Remediation: Update Chrome to 149.0.7827.103 (Windows/macOS) or 149.0.7827.102 (Linux). Verify Edge and Opera patch status independently.
CVE-2026-7473 — Arista EOS | Tunnel Decapsulation Bypass
CVSS: 6.9 (Medium)
CWE: CWE-20 (Incomplete Comparison with Missing Factors)
Patch Status: No patch planned
CVE-2026-7473 affects Arista EOS platforms with tunnel decapsulation configurations enabled — including VXLAN, decap-groups, or GRE tunnel interfaces. The core issue is that the affected switch fails to verify the tunnel protocol type, causing it to incorrectly decapsulate and forward unexpected tunneled packets if their destination IP matches the configured decapsulation IP.
Affected Hardware
Affected platforms include the 7020R Series, 7280R/R2 Series, 7500R/R2 Series, 7280R3 Series (limited exposure to IP-in-IPv6 and GUEv6), and 7500R3 Series.
Why This Matters
The practical impact of tunnel protocol bypass on data centre switching infrastructure is traffic steering and traffic interception.
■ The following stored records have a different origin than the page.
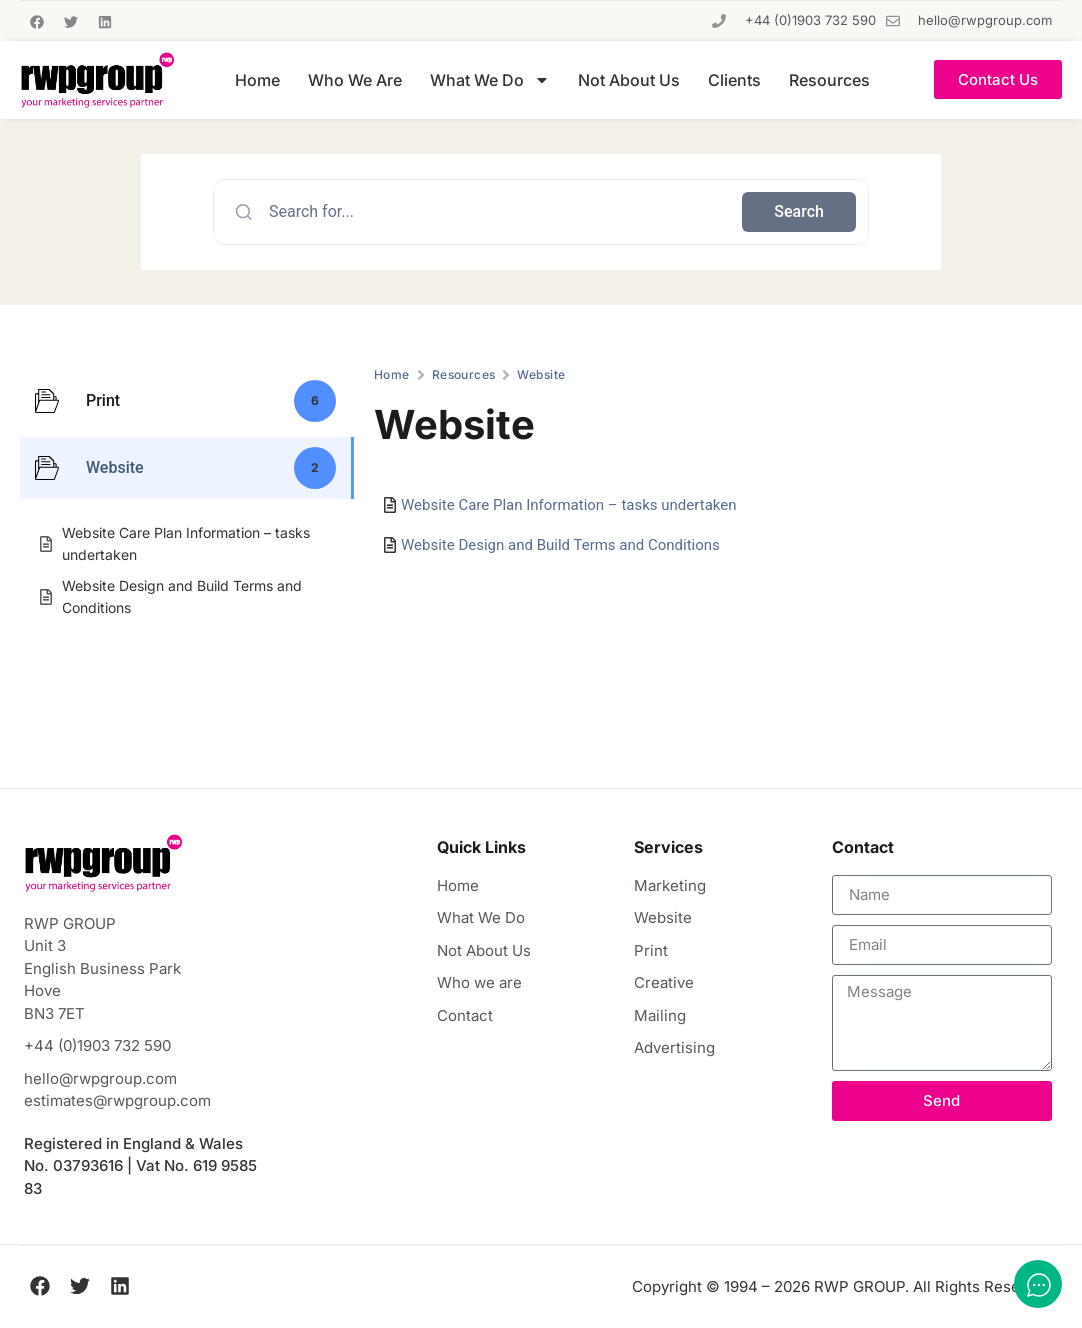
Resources (829, 80)
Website (541, 374)
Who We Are (355, 80)
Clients (734, 80)
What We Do (490, 80)
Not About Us (629, 80)
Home (257, 80)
An attacker who can inject crafted tunneled packets into the network can manipulate forwarding decisions — directing traffic to attacker-controlled destinations or bypassing network segmentation controls that rely on tunnel-type awareness for enforcement.
Arista has confirmed no patch is planned. CISA’s guidance is to apply vendor-supplied mitigations or discontinue use of the vulnerable devices. Organisations running affected Arista hardware should immediately review Arista Security Advisory 0137 for mitigation configuration guidance and assess whether any untrusted traffic sources can reach tunnel-decapsulation-enabled interfaces.